In the interview for the How to Become the Best Engineering Leader in Your Field podcast, Jeff Perry asked me to share my triumphs and failures as a leader. (Actually, he asked for triumphs and mistakes.) After listening to the podcast, my son said, “Dad, you only talked about your mistakes. You didn’t talk about your triumphs.” That’s true. I bet you know why. But if you don’t, here are five reasons.
First, triumphs or successes accompanying my leadership journey were not mine. They were ours; the credit goes to the team, not to me. Remember, my goal is to be the leader of the best team, not the best leader of a team. Keep the focus on the team. Take the responsibility for failures; give the team the credit for successes.
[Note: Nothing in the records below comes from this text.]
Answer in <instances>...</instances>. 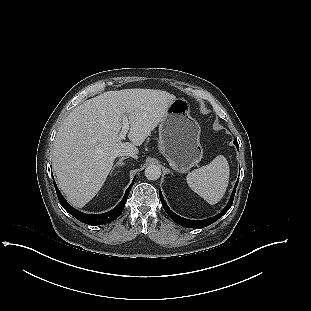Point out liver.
I'll return each instance as SVG.
<instances>
[{"instance_id": "obj_1", "label": "liver", "mask_w": 311, "mask_h": 311, "mask_svg": "<svg viewBox=\"0 0 311 311\" xmlns=\"http://www.w3.org/2000/svg\"><path fill=\"white\" fill-rule=\"evenodd\" d=\"M176 99L155 89L107 91L75 107L59 128L52 166L67 200L83 207L104 185L113 162L124 153L138 154L140 146ZM123 117L128 138L119 140Z\"/></svg>"}]
</instances>
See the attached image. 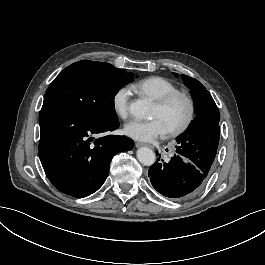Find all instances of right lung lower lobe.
<instances>
[{
	"label": "right lung lower lobe",
	"instance_id": "right-lung-lower-lobe-1",
	"mask_svg": "<svg viewBox=\"0 0 265 265\" xmlns=\"http://www.w3.org/2000/svg\"><path fill=\"white\" fill-rule=\"evenodd\" d=\"M39 124V157L47 177L57 190L77 198L96 192L112 157L134 146L126 136L93 138L117 129L118 122H92L57 107H42Z\"/></svg>",
	"mask_w": 265,
	"mask_h": 265
}]
</instances>
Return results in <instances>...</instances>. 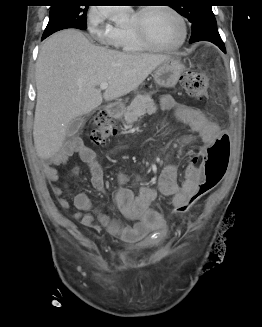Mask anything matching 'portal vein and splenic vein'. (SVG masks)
<instances>
[{
	"instance_id": "portal-vein-and-splenic-vein-1",
	"label": "portal vein and splenic vein",
	"mask_w": 262,
	"mask_h": 327,
	"mask_svg": "<svg viewBox=\"0 0 262 327\" xmlns=\"http://www.w3.org/2000/svg\"><path fill=\"white\" fill-rule=\"evenodd\" d=\"M108 86H109V84H108L107 82H103V83H101V84L99 85L100 89H102V90L107 89Z\"/></svg>"
}]
</instances>
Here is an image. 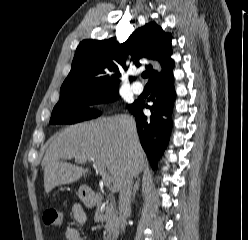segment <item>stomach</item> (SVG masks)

Second, in my pursuit of continuous improvement, I spend very little time focusing on successes. Instead, I focus on failures and mistakes, trying to learn causes and what I should do differently in the future in order to avoid repeating them.
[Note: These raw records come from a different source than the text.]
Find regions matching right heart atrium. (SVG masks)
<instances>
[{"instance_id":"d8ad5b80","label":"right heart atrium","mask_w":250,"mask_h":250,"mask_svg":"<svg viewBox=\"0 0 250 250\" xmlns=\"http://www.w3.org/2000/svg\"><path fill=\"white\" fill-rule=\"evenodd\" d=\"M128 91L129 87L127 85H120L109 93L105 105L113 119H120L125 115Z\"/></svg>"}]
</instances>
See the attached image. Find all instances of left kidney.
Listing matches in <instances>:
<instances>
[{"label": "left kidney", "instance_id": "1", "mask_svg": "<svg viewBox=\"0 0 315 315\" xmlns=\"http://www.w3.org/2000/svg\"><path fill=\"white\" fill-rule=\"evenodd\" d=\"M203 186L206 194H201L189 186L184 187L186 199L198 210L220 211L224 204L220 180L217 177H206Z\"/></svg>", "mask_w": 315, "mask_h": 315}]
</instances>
My focus on the future, not the past, isn’t limited to failures and mistakes. On page 93 of Why It Matters: Reflections on Practical Leadership I provide an example of me being often pleased but never satisfied. Although we achieved our 5-year goal of being ranked among the top five graduate engineering programs at Georgia Tech, I knew we could do better and be in the top three.
Three, too few leaders own up to their mistakes or take responsibility for a team’s mistakes. Too many play the blame game. They prove the adage: success has many parents and failure is an orphan. By being brutally honest about my mistakes, perhaps other leaders will follow my example. No one is perfect. Everyone makes mistakes. If you were a major league baseball player and got on base only fifty percent of the time, you would be in the Hall of Fame.
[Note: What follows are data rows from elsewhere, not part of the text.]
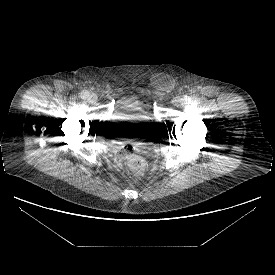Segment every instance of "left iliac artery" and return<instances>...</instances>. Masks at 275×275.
<instances>
[{
    "mask_svg": "<svg viewBox=\"0 0 275 275\" xmlns=\"http://www.w3.org/2000/svg\"><path fill=\"white\" fill-rule=\"evenodd\" d=\"M191 97H189V96H184V102L185 103H191Z\"/></svg>",
    "mask_w": 275,
    "mask_h": 275,
    "instance_id": "44dca946",
    "label": "left iliac artery"
}]
</instances>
Four, neither success nor failure might be due to anything the leader or the team did. Sometimes exogenous influences determine the outcome, not the decisions made. Bad decisions can have great outcomes and good decisions can have bad outcomes. Only by honest, objective assessments of “failures” can you learn if they were the result of bad decisions or unpredictable conditions. (Although successes should be subjected to the same assessments, it’s usually best to not look a gift horse in the mouth. Chances are great that you already know success had nothing to do with your decision.)
Five, I did a poor job of time management. I made a mistake. I wish I’d cited numerous successes resulting from the extraordinary work by the teams I led. They deserved to be in the spotlight.